* Exercise brief: Scan the entries for the word "לילות". Every line that has it should be copied.

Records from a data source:
_ _ _ _

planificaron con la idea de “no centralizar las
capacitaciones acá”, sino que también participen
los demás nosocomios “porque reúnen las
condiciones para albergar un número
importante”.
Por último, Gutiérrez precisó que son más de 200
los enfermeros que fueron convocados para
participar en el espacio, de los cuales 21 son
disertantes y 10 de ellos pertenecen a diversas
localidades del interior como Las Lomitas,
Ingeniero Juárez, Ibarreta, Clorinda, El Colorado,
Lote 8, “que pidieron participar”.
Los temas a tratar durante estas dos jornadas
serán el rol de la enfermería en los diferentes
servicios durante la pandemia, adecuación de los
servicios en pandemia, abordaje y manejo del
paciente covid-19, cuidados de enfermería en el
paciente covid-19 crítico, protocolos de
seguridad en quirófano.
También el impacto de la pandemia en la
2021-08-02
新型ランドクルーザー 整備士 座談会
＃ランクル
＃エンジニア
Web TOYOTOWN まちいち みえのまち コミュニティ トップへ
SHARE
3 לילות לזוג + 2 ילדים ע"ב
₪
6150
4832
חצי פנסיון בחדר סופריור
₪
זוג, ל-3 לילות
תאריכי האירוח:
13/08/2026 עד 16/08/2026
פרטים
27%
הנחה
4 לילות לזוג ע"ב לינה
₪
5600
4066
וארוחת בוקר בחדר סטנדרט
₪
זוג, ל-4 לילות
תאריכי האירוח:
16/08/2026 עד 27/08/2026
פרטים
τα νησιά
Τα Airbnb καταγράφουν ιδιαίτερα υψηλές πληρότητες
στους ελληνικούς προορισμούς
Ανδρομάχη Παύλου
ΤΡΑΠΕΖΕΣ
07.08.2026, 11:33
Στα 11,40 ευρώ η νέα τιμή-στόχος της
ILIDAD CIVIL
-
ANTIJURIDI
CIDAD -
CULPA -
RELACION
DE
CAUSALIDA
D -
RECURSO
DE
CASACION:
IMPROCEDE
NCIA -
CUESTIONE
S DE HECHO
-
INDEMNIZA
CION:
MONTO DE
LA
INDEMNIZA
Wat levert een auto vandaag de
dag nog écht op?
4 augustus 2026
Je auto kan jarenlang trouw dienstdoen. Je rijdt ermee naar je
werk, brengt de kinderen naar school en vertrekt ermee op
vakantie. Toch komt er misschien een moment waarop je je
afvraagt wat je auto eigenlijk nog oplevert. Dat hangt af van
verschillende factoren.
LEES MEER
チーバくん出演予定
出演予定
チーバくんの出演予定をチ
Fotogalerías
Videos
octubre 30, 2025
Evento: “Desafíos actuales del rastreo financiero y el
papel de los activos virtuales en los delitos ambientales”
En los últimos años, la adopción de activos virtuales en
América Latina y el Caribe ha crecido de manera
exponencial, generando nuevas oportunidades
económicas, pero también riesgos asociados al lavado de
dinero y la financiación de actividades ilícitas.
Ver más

_ _ _ _

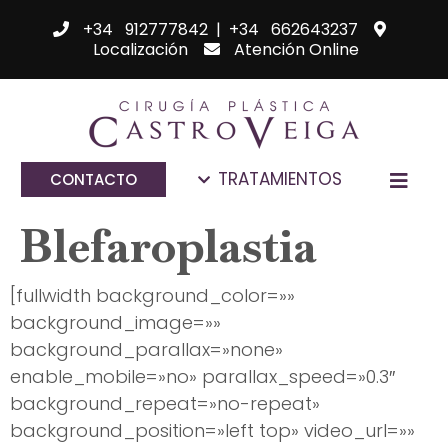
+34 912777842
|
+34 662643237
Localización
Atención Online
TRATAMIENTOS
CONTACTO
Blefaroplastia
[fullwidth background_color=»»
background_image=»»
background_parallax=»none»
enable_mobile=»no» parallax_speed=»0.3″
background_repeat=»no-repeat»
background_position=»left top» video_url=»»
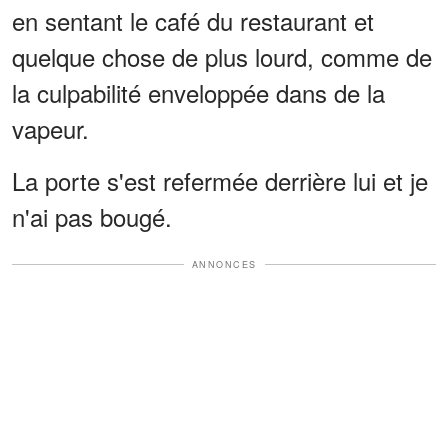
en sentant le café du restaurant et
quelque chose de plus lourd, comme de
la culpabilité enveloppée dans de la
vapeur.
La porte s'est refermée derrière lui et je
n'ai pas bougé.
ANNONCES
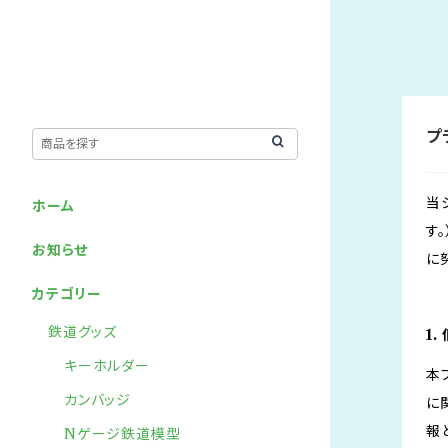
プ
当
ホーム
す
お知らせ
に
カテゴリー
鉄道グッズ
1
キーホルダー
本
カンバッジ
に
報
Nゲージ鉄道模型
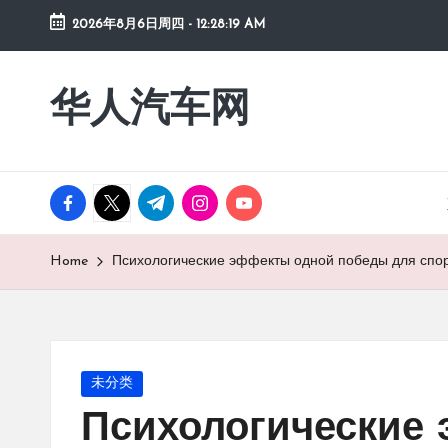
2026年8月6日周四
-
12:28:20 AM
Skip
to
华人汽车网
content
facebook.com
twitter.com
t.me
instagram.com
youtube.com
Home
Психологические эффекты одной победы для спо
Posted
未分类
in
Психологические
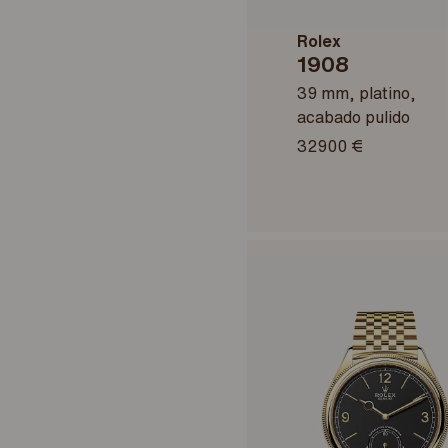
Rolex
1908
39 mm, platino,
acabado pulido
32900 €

_ _ _ _

* Written solution:
3 לילות לזוג + 2 ילדים ע"ב
זוג, ל-3 לילות
4 לילות לזוג ע"ב לינה
זוג, ל-4 לילות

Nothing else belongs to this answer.